After a 2 mile hike down Opossum Creak Trail we are rewarded with Opossum Creek Falls. Well worth the hike.

One of my most recent experiences working with volunteers was a tree clearing event with the Pendleton Area Saddle Club (PASC). They are a horseback riding club that enjoy our horse trails and also volunteer their time maintaining the trails on our district. We don’t have access to horses so the volunteers of the PASC were kind enough to bring their own horses for us to ride and help do some bucking on the trails that were hazardous areas for the horseback riders. It was one of the most enjoyable and painful trail clearing experiences I have ever had. Now let me explain the painful part; if you are not a frequent flyer of horseback riding, then muscles you have never used before, or even knew existed, definitely make their presence known in a painful way after a while of riding. We were able to clear three large trees from the trails, build our relationship with the PASC volunteers, and have a good and safe time while we were at it. I have had the opportunity to meet a few of the many people helping to maintain our forests, and so far I am impressed in the dedication of our volunteers.


It doesn’t matter how big or small your impact is on the forest, the most important thing is that you get out and do something. Pick up a piece of trash left behind, clear some down limbs on a trail, or be a spokesperson for the forest. A small act can make a big difference.
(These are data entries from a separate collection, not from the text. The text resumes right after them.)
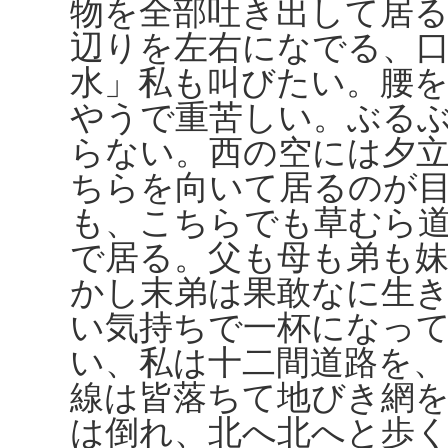
物を全部吐き出して居
辺りを左右になでる、
水」私も叫びたい。腰
やうで重苦しい。ぶる
らない。西の空には夕
ちらを向いて居るのが
も、こちらでも草むら
で居る。父も母も弟も
かし末弟は果敢なに生
い気持ちで一杯になっ
い、私は十二間道路を
線は皆落ちて地びき網
は倒れ、北へ北へと歩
Some glamor shots of me and my horse for the day, Skipper, one of the nicest horses I have ever met.

Top: (Left to right) Plinio Beres, River Ranger and Recreation Technician, bucking one of the 3 trees we cut out on the horse trails with Amanda Walrod, Recreation Manager/Naturalist Specialist/My Supervisor, and Butch, one of the Pendleton Area Saddle Club volunteers, standing by as safety and swampers. Robbie Dunaway, Pendleton Area Saddle Club President, is in the very back of the photo waiting to be a swamper. I’m also standing by to be a swamper as I take the action shot. Bottom Left: Plinio Beres and Amanda Walrod enjoying the horseback riding as we stop and enjoy the Chattooga Wild and Scenic River. Bottom Right: Skipper and Toby posing as we stop to let them get a drink of water.